Looking through the records below, please work out how many lines contain "Democrat". Give only that number.

## DATA SHOWN:

--- START ---

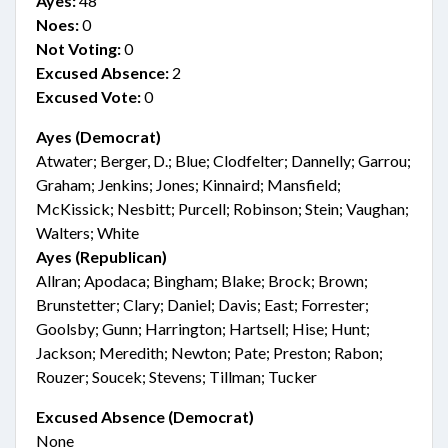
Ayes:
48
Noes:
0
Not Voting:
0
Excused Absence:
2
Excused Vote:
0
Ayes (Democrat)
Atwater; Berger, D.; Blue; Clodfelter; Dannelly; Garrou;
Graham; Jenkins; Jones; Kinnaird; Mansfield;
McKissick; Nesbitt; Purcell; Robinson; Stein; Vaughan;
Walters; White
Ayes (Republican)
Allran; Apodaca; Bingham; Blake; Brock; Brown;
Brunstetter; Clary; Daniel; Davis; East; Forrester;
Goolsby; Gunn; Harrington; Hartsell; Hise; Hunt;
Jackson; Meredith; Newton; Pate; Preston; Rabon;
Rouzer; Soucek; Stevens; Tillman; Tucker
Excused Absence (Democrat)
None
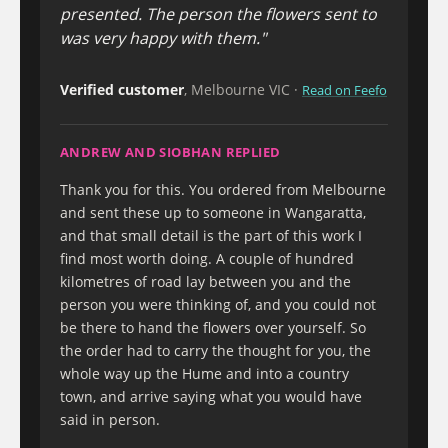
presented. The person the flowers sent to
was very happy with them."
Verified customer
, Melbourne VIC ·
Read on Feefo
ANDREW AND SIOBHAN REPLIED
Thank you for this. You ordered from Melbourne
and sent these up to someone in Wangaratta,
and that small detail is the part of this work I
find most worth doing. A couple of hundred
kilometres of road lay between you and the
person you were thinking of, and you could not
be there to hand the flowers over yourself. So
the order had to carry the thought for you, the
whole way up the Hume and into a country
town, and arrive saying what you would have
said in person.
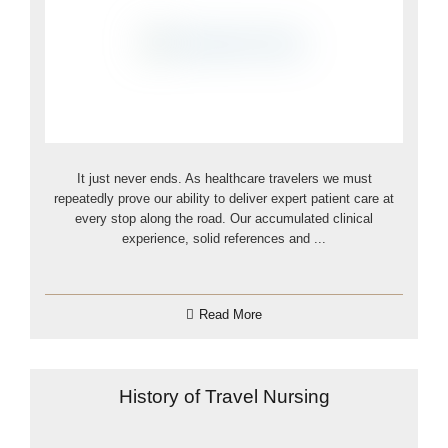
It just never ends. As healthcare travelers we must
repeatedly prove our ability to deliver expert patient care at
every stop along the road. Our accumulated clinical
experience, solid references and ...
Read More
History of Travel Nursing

--- END ---
--- START ---

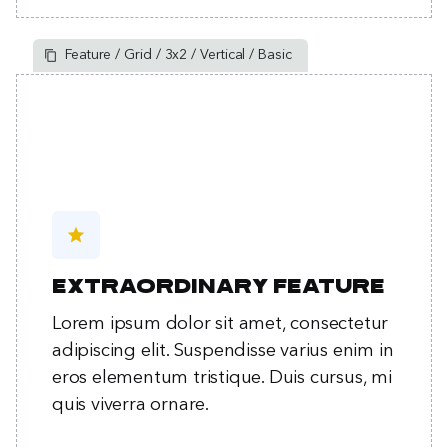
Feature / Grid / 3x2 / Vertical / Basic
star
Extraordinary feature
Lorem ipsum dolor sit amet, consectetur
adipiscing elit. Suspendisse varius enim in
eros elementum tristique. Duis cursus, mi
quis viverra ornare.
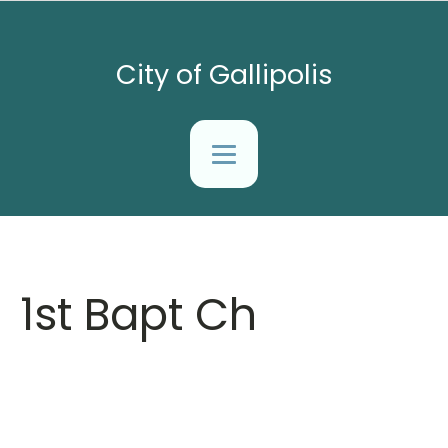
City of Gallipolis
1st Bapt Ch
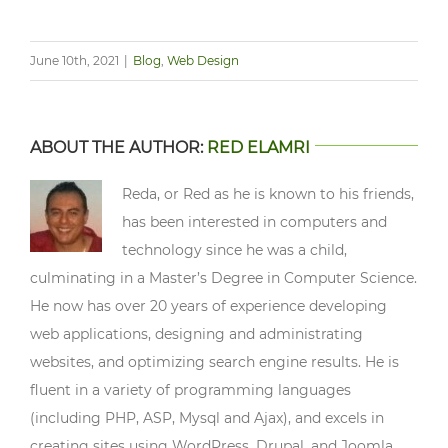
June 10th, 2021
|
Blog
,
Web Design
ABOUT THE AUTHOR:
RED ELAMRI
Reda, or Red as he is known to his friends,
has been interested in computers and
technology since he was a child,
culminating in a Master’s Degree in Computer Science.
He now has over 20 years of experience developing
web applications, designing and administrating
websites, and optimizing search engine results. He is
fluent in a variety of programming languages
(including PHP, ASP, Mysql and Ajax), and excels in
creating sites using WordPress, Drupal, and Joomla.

--- END ---

## SOLVED PROBLEM:
2